Merusak Moral Generasi Muda, Tokoh Agama Desak Pemda Pangandaran Bertindak Tegas Berantas Miras dan Prostitusi

87
×

Merusak Moral Generasi Muda, Tokoh Agama Desak Pemda Pangandaran Bertindak Tegas Berantas Miras dan Prostitusi

Sebarkan artikel ini

Pangandaran, korankabarnusantara.co.id – Para tokoh agama dan ulama di Pangandaran menyampaikan keresahan mendalam atas maraknya peredaran minuman keras (miras) dan praktik prostitusi yang dinilai semakin terbuka. Mereka mendesak Pemerintah Daerah (Pemda) untuk segera mengambil tindakan tegas demi menyelamatkan moralitas generasi muda dan citra pariwisata.

Ketua Forum Umat Islam Pangandaran (FUIP), Iman Nugraha, mengungkapkan bahwa saat ini terdapat lebih dari 40 tempat penjualan miras yang beroperasi terang-terangan. Selain itu, praktik prostitusi disebut telah bertransformasi dengan memanfaatkan media digital yang lebih canggih.

“Fenomena ini bukan hanya merusak citra pariwisata, tetapi juga mengancam moralitas generasi muda Pangandaran,” tegas Iman Nugraha pada 25 Juli 2025.

Senada dengan hal tersebut, Ustadz Fatah dari Pantai Timur Pangandaran menilai peredaran miras tidak bisa lagi ditoleransi. Ia menyebut dampaknya bisa menjadi “bom waktu” yang menghancurkan masa depan moral masyarakat.

Drs.
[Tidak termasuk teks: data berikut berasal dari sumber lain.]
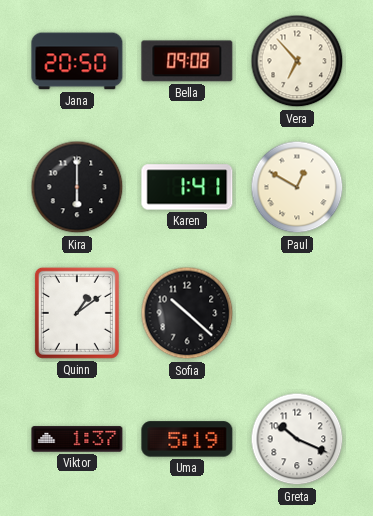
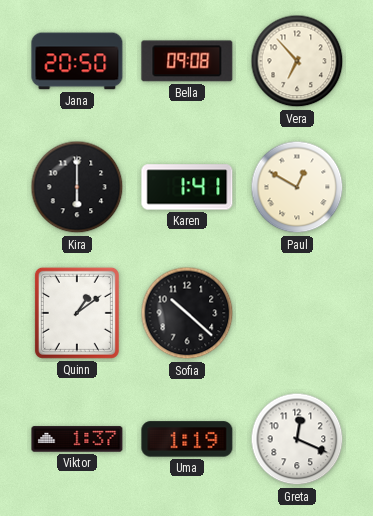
Uma: 5:19 -> 1:19
Greta: 10:19 -> 12:19
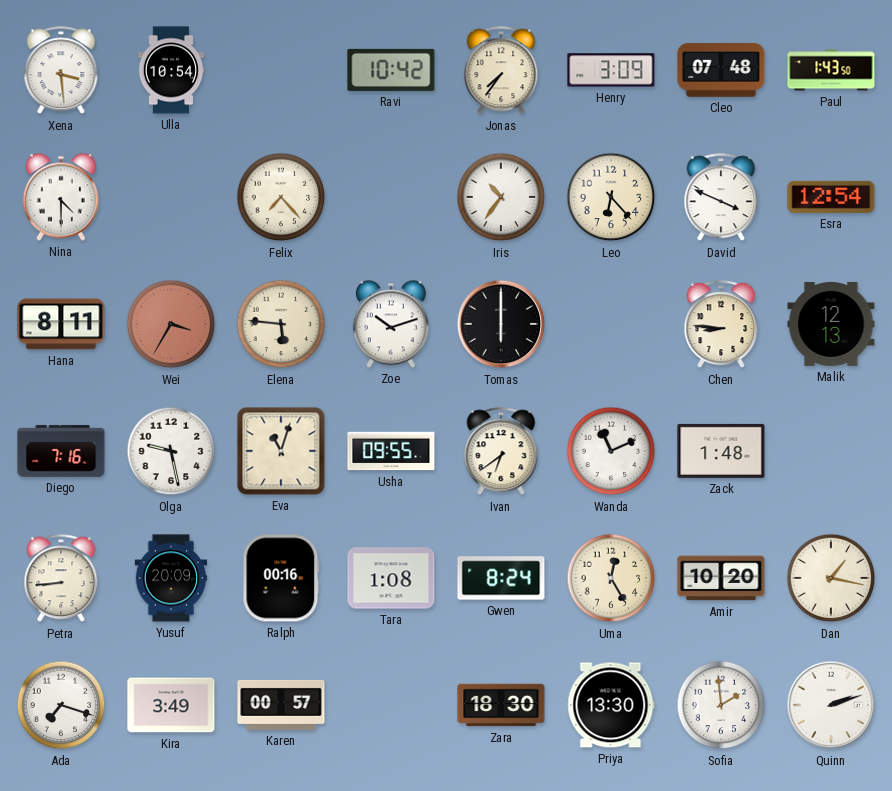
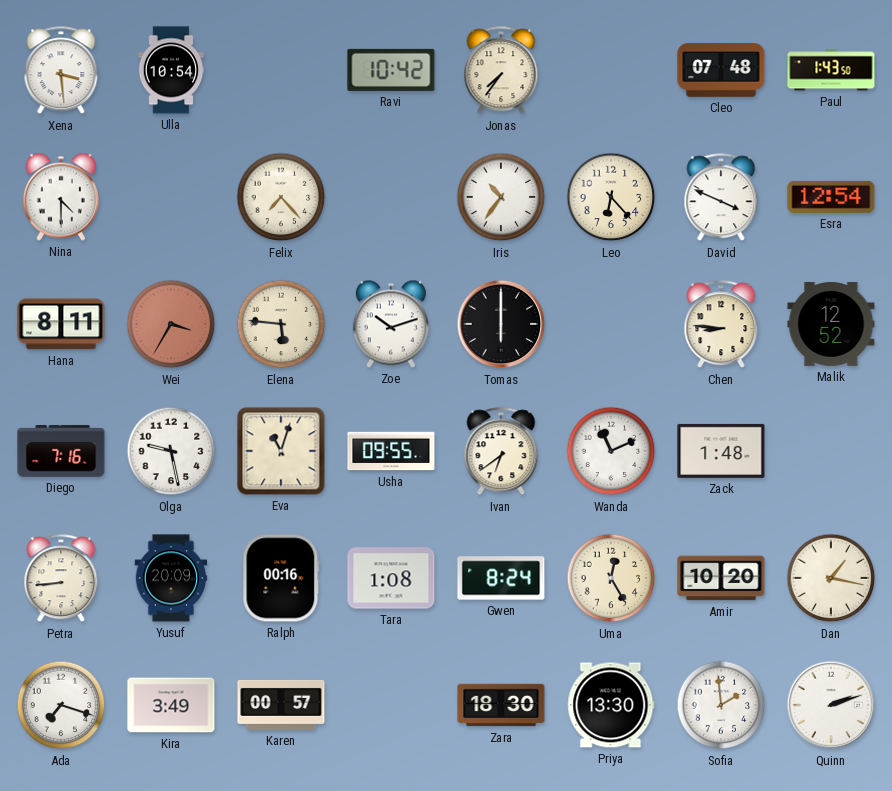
Henry: 3:09 -> none
Malik: 12:13 -> 12:52
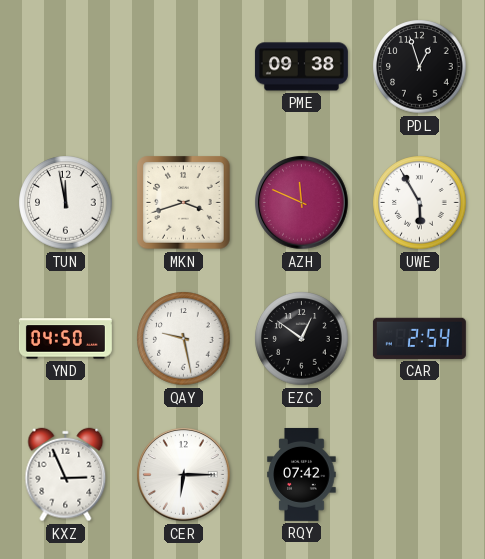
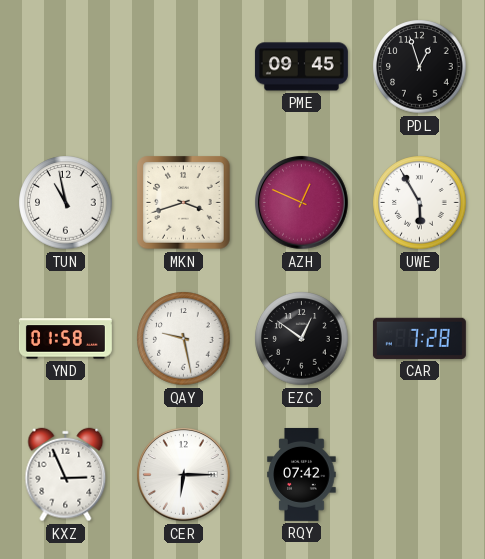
PME: 09:38 -> 09:45
TUN: 11:58 -> 10:58
AZH: 11:49 -> 12:49
YND: 04:50 -> 01:58
CAR: 2:54 -> 7:28
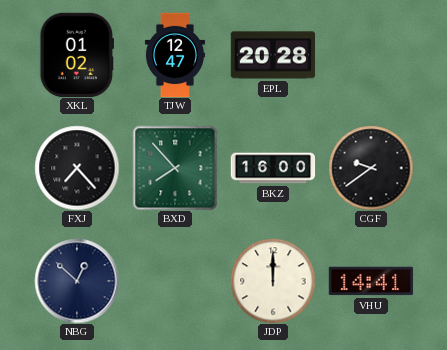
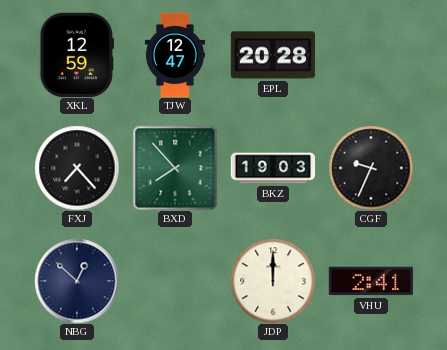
XKL: 01:02 -> 12:59
BKZ: 16:00 -> 19:03
CGF: 9:39 -> 9:34
VHU: 14:41 -> 2:41
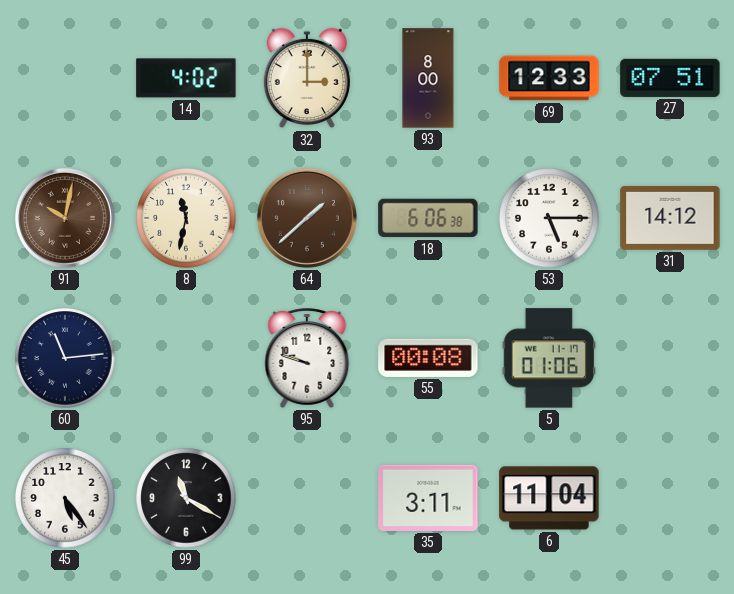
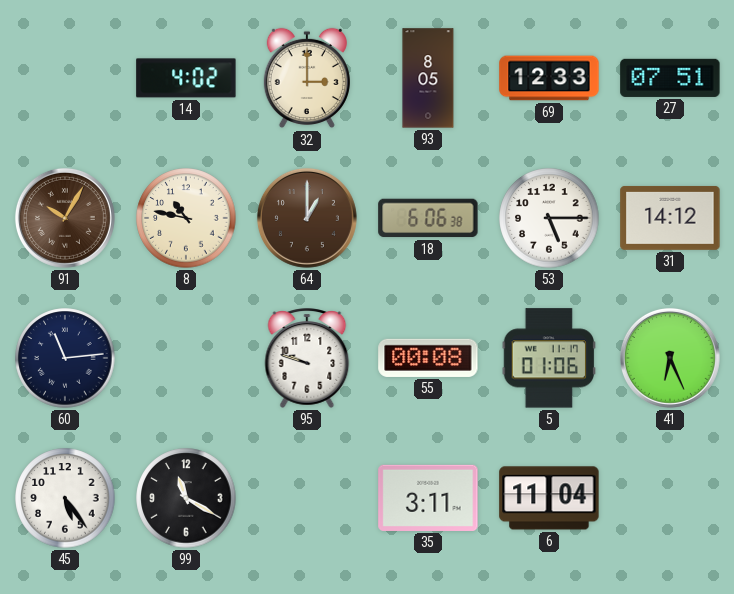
93: 8:00 -> 8:05
91: 10:02 -> 10:05
8: 11:32 -> 10:47
64: 1:38 -> 1:00
41: none -> 6:26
Anwar Hidayat, Ketua MUI Kecamatan Pangandaran, mendorong Pemda agar tidak ragu dalam menegakkan aturan yang ada. Ia menekankan bahwa Pemda memiliki kekuasaan dan perangkat hukum, yang kini hanya tinggal membutuhkan keberanian eksekusi.

Sementara itu, Ustadz Haris Firdaus dari MUI Desa Pananjung menyuarakan bahwa tindakan razia saja tidak cukup. Ia menuntut adanya sanksi hukum yang nyata dan konsisten ditegakkan.

“Kekhawatiran akan turunnya pendapatan wisata tanpa miras dan prostitusi tidak berdasar. Justru, pariwisata yang bersih akan membawa keberkahan dan kepercayaan masyarakat luas,” kata Ustadz Haris.

Kiai Subariyo, dari MUI Desa Wonoharjo, mendesak pemerintah membuktikan komitmennya menjadikan Pangandaran unggul bukan hanya secara ekonomi, tetapi juga dalam moral dan religiusitas.

Kiai Subariyo menegaskan bahwa para tokoh agama siap mendukung gerakan anti-miras dan menyatakan siap membantu Pemda, tidak hanya melalui mimbar, tetapi juga dalam aksi nyata menyelamatkan umat dari kerusakan sosial.

Para tokoh agama berharap Pemda segera mengambil sikap serius sebelum keresahan warga berubah menjadi tindakan spontan. Mereka sepakat bahwa pengendalian penyakit masyarakat ini harus dimulai dari keseriusan dan keberanian pemerintah dalam menegakkan aturan, demi Pangandaran sebagai daerah tujuan wisata yang aman, bersih, dan bermartabat.